Reinforcement learning shows promise for diabetes dosing

A new study from the University of Bristol has shown how the same type of machine learning used to teach self-driving cars and chess algorithms could be used to manage insulin dosing for diabetics.

Adobe Stock

Known as reinforcement learning, the method uses an algorithm that learns from patient records, using decisions made by patients rather than trial and error to inform dosing decisions. The Bristol team found that the approach significantly outperformed commercial blood glucose controllers in terms of safety and effectiveness to refine insulin dosing and controlling blood sugar. The work is published in the Journal of Biomedical Informatics.

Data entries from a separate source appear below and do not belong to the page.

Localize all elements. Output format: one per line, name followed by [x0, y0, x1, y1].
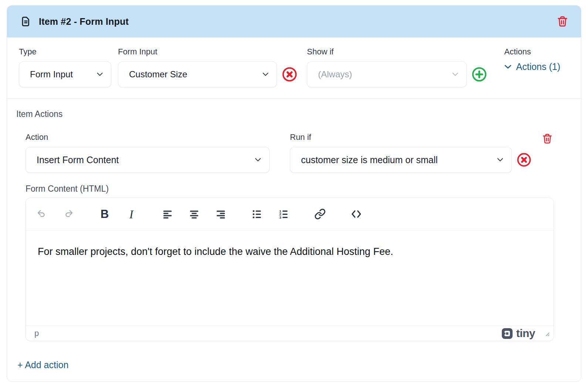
run-if-select-value: customer size is medium or small — [301, 155, 438, 165]
field-action: Action Insert Form Content — [26, 132, 270, 173]
field-actions: Actions Actions (1) — [504, 47, 569, 72]
action-select[interactable]: Insert Form Content — [26, 147, 270, 173]
field-type: Type Form Input — [19, 47, 111, 87]
align-center-icon[interactable] — [184, 204, 204, 224]
form-input-label: Form Input — [118, 47, 297, 57]
actions-label: Actions — [504, 47, 560, 57]
clear-run-if-icon[interactable] — [517, 152, 531, 167]
italic-glyph: I — [129, 208, 134, 220]
action-block: Action Insert Form Content Run if custom… — [26, 132, 569, 341]
form-input-select[interactable]: Customer Size — [118, 61, 277, 87]
element-path: p — [34, 329, 39, 338]
bold-glyph: B — [101, 208, 109, 220]
action-select-value: Insert Form Content — [37, 155, 119, 165]
chevron-down-icon — [504, 65, 511, 69]
delete-item-trash-icon[interactable] — [557, 16, 568, 27]
rich-text-editor: B I — [26, 198, 554, 341]
bullet-list-icon[interactable] — [247, 204, 267, 224]
show-if-label: Show if — [307, 47, 487, 57]
add-show-if-plus-icon[interactable] — [472, 67, 487, 82]
field-form-input: Form Input Customer Size — [118, 47, 297, 87]
item-title: Item #2 - Form Input — [39, 16, 129, 27]
action-label: Action — [26, 132, 270, 142]
form-input-select-value: Customer Size — [129, 69, 187, 80]
tiny-wordmark: tiny — [516, 327, 535, 340]
chevron-down-icon — [97, 73, 103, 76]
editor-content-area[interactable]: For smaller projects, don't forget to in… — [26, 230, 554, 326]
code-icon[interactable] — [346, 204, 366, 224]
add-action-link[interactable]: + Add action — [17, 360, 68, 370]
chevron-down-icon — [263, 73, 268, 76]
delete-action-trash-icon[interactable] — [542, 133, 553, 144]
type-select-value: Form Input — [30, 69, 73, 80]
align-right-icon[interactable] — [211, 204, 231, 224]
form-item-card: Item #2 - Form Input Type Form Input For… — [7, 5, 581, 382]
chevron-down-icon — [452, 73, 458, 76]
document-icon — [20, 16, 31, 27]
tiny-brand-link[interactable]: tiny — [501, 327, 535, 340]
item-actions-section: Item Actions Action Insert Form Content … — [7, 98, 581, 381]
chevron-down-icon — [255, 158, 261, 162]
chevron-down-icon — [497, 158, 503, 162]
field-show-if: Show if (Always) — [307, 47, 487, 87]
numbered-list-icon[interactable]: 123 — [274, 204, 294, 224]
link-icon[interactable] — [310, 204, 330, 224]
editor-statusbar: p tiny — [26, 326, 554, 341]
item-header: Item #2 - Form Input — [7, 6, 581, 37]
editor-toolbar: B I — [26, 198, 554, 230]
undo-icon[interactable] — [32, 204, 52, 224]
show-if-placeholder: (Always) — [318, 69, 352, 80]
show-if-select[interactable]: (Always) — [307, 61, 467, 87]
actions-expander[interactable]: Actions (1) — [504, 61, 560, 72]
bold-icon[interactable]: B — [95, 204, 115, 224]
editor-paragraph: For smaller projects, don't forget to in… — [38, 246, 542, 258]
clear-form-input-icon[interactable] — [282, 67, 297, 82]
redo-icon[interactable] — [58, 204, 78, 224]
field-run-if: Run if customer size is medium or small — [290, 132, 531, 173]
type-label: Type — [19, 47, 111, 57]
resize-handle-icon[interactable] — [543, 330, 550, 337]
actions-expander-label: Actions (1) — [516, 61, 560, 72]
form-content-label: Form Content (HTML) — [26, 184, 569, 194]
run-if-select[interactable]: customer size is medium or small — [290, 147, 512, 173]
align-left-icon[interactable] — [158, 204, 178, 224]
tiny-logo-icon — [501, 328, 513, 339]
svg-text:3: 3 — [279, 215, 281, 219]
type-select[interactable]: Form Input — [19, 61, 111, 87]
item-actions-title: Item Actions — [16, 109, 569, 119]
run-if-label: Run if — [290, 132, 531, 142]
item-config-row: Type Form Input Form Input Customer Size — [7, 37, 581, 98]
italic-icon[interactable]: I — [121, 204, 141, 224]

“These machine learning driven algorithms have demonstrated superhuman performance in playing chess and piloting self-driving cars, and therefore could feasibly learn to perform highly personalised insulin dosing from pre-collected blood glucose data,” said lead author Harry Emerson from Bristol’s Department of Engineering Mathematics.

“This particular piece of work focuses specifically on offline reinforcement learning, in which the algorithm learns to act by observing examples of good and bad blood glucose control. Prior reinforcement learning methods in this area predominantly utilise a process of trial-and-error to identify good actions, which could expose a real-world patient to unsafe insulin doses.”

Due to the high risk associated with incorrect insulin dosing, experiments were performed using the FDA-approved UVA/Padova simulator, which creates a suite of virtual patients to test type 1 diabetes control algorithms. Offline reinforcement learning algorithms were evaluated against one of the most widely used artificial pancreas control algorithms.

This comparison was conducted across 30 virtual patients of different ages and considered 7,000 days of data, with performance evaluated in accordance with current clinical guidelines. The simulator was also extended to consider realistic implementation challenges, such as measurement errors, incorrect patient information and limited quantities of available data.

It was found that the biggest benefit was for children, who experienced an additional one-and-a-half hours in the target glucose range per day. Children represent a particularly important group as they are often unable to manage their diabetes without assistance and an improvement of this size would result in markedly better long-term health outcomes. 

The ultimate goal is to deploy reinforcement learning in real-world artificial pancreas systems. However, these devices operate with limited patient oversight and as such will require significant evidence of safety and effectiveness to gain regulatory approval.

“The explored method outperforms one of the most widely used commercial artificial pancreas algorithms and demonstrates an ability to leverage a person's habits and schedule to respond more quickly to dangerous events,” said Emerson.